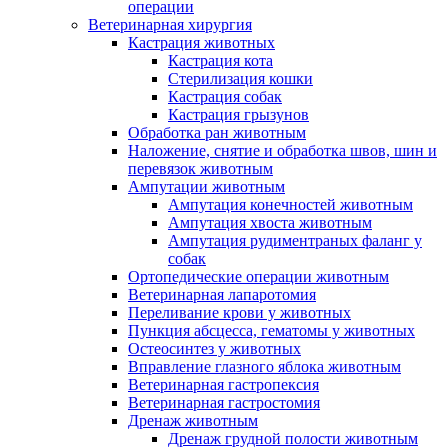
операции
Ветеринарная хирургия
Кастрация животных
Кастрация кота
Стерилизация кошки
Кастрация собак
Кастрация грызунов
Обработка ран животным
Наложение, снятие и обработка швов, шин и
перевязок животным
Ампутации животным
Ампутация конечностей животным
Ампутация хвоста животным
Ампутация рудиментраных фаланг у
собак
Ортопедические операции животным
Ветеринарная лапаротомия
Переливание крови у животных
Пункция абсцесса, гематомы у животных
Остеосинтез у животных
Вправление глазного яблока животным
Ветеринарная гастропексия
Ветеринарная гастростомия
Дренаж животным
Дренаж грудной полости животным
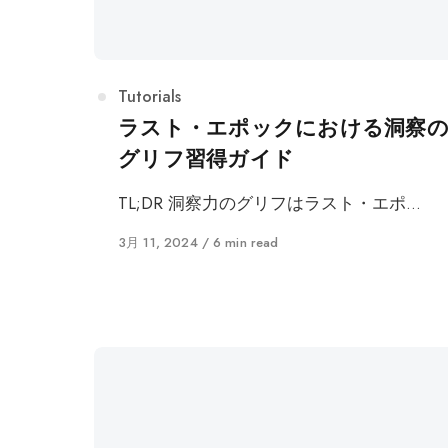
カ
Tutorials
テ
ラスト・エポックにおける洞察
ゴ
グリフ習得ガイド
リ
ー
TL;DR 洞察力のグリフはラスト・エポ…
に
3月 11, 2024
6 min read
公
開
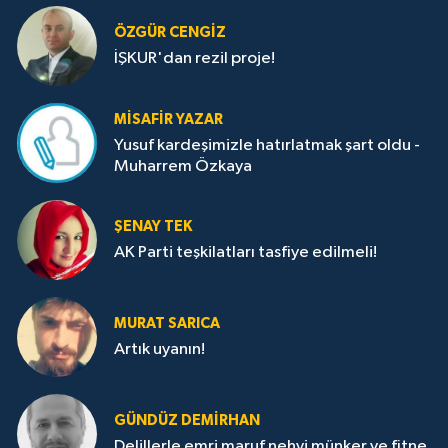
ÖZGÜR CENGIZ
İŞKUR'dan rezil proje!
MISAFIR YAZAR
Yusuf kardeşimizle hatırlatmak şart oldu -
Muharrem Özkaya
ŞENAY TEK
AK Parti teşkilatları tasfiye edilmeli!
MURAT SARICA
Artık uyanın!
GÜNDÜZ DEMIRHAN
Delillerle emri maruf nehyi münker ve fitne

---

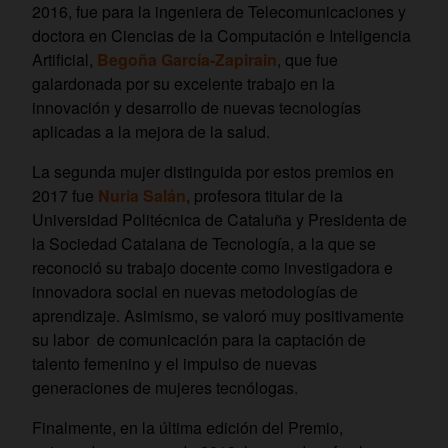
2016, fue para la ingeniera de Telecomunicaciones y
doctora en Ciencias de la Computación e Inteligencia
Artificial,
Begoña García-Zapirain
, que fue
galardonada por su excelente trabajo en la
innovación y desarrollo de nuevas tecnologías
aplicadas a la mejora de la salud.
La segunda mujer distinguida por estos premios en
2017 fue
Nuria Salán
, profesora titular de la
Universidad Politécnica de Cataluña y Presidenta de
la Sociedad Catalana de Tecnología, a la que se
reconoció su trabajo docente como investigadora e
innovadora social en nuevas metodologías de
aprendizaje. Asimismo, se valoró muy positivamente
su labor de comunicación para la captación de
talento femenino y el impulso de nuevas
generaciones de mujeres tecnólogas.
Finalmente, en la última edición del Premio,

[WORK TO COMPLETE]
For the listing above, identify each line bearing "животных".

[RESULT OF THIS EXERCISE]
Кастрация животных
Переливание крови у животных
Пункция абсцесса, гематомы у животных
Остеосинтез у животных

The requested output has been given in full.